═══ MATERIAL FOR THIS EXERCISE ═══
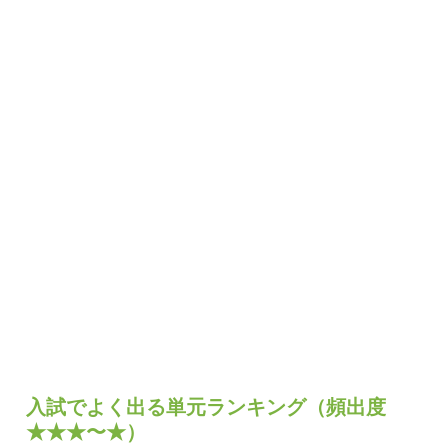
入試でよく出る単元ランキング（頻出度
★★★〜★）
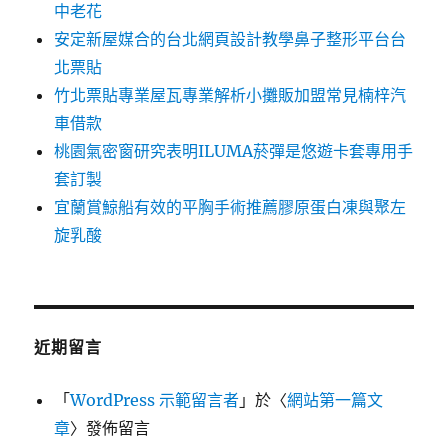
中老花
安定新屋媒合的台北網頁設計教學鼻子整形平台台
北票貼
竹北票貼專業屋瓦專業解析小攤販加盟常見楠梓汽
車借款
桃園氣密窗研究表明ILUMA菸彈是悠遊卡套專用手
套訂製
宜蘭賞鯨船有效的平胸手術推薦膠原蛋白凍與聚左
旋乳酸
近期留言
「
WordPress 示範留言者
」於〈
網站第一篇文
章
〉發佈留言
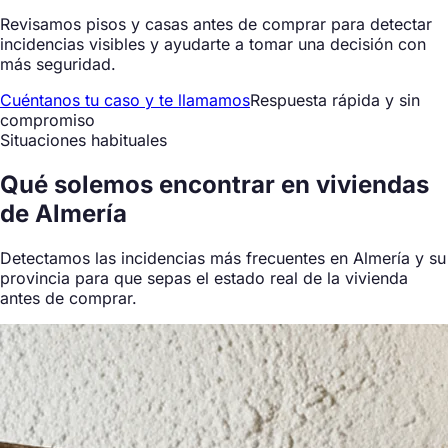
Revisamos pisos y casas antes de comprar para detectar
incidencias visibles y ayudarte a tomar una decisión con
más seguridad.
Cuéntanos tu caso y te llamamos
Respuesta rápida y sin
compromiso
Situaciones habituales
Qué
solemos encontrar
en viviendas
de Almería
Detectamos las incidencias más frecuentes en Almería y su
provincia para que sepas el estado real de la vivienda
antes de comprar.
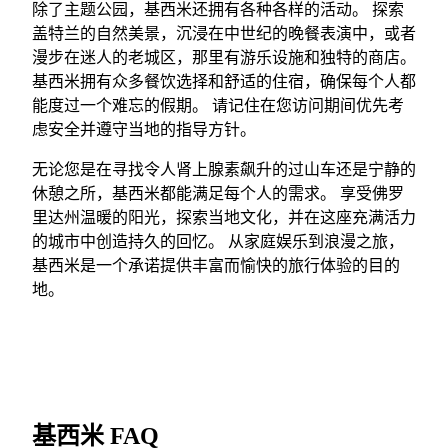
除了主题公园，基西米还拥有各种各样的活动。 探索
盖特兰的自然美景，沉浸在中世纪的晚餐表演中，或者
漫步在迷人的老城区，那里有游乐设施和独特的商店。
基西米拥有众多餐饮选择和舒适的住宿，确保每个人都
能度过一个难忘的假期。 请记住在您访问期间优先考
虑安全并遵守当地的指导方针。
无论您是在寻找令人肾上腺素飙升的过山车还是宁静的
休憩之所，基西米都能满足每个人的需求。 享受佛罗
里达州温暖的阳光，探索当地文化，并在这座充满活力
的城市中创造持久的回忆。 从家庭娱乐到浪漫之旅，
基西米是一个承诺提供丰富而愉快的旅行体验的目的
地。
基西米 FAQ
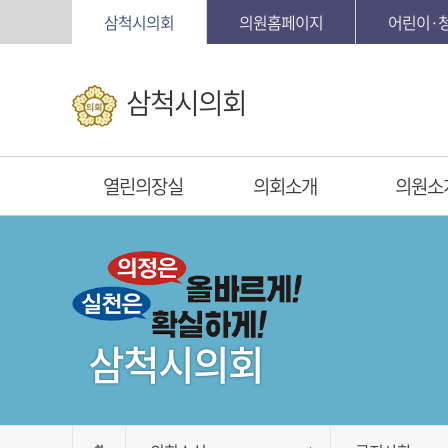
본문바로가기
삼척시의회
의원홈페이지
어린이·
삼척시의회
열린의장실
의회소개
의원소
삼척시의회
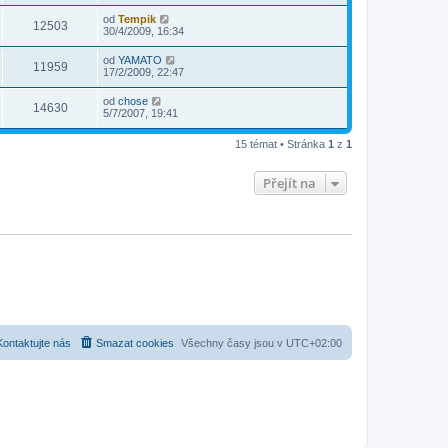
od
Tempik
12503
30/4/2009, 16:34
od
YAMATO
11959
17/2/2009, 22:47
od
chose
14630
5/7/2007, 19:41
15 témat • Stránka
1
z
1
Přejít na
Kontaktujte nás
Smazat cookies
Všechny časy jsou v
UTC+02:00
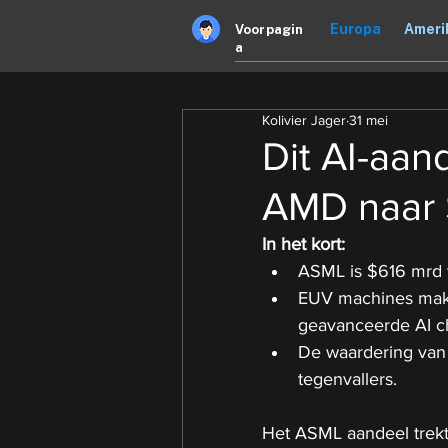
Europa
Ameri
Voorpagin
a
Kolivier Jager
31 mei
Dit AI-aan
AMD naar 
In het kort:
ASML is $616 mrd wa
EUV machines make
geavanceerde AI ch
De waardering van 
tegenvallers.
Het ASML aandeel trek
═══
═══ MATERIAL FOR THIS EXERCISE ═══
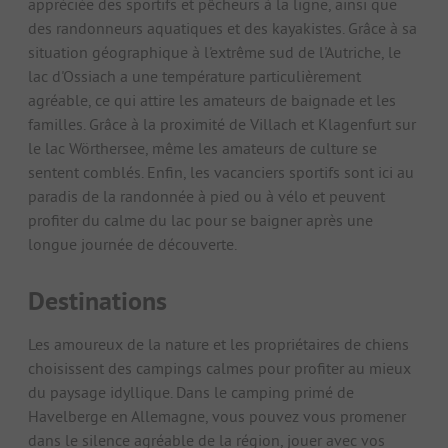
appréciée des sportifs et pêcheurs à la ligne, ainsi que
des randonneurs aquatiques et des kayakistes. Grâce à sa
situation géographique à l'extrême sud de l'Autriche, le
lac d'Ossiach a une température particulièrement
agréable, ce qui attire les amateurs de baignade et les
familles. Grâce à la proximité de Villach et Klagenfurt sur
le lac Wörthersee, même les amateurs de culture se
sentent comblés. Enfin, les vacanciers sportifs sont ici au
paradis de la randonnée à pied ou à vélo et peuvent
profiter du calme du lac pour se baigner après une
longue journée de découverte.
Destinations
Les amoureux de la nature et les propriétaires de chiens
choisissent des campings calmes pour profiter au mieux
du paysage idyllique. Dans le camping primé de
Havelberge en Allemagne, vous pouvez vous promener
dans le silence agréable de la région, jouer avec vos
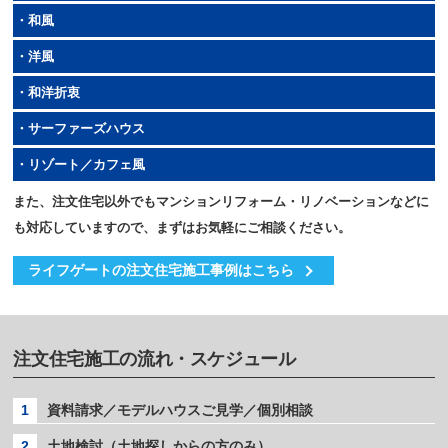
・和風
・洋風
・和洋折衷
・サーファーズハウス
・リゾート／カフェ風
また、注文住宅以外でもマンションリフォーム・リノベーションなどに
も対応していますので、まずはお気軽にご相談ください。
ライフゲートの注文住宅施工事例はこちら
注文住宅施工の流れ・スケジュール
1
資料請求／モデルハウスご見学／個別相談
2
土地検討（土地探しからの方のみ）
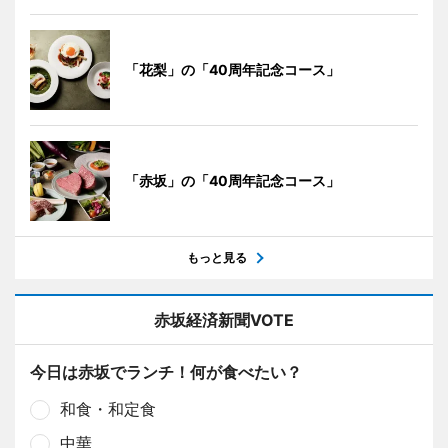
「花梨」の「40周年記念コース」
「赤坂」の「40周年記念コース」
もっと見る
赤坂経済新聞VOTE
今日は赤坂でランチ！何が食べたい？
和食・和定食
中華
═══
**WHAT YOU WILL DO:**
Return only the lines of the records in which the string "profiter" appears.

**ANSWER SPACE:**
profiter du calme du lac pour se baigner après une
choisissent des campings calmes pour profiter au mieux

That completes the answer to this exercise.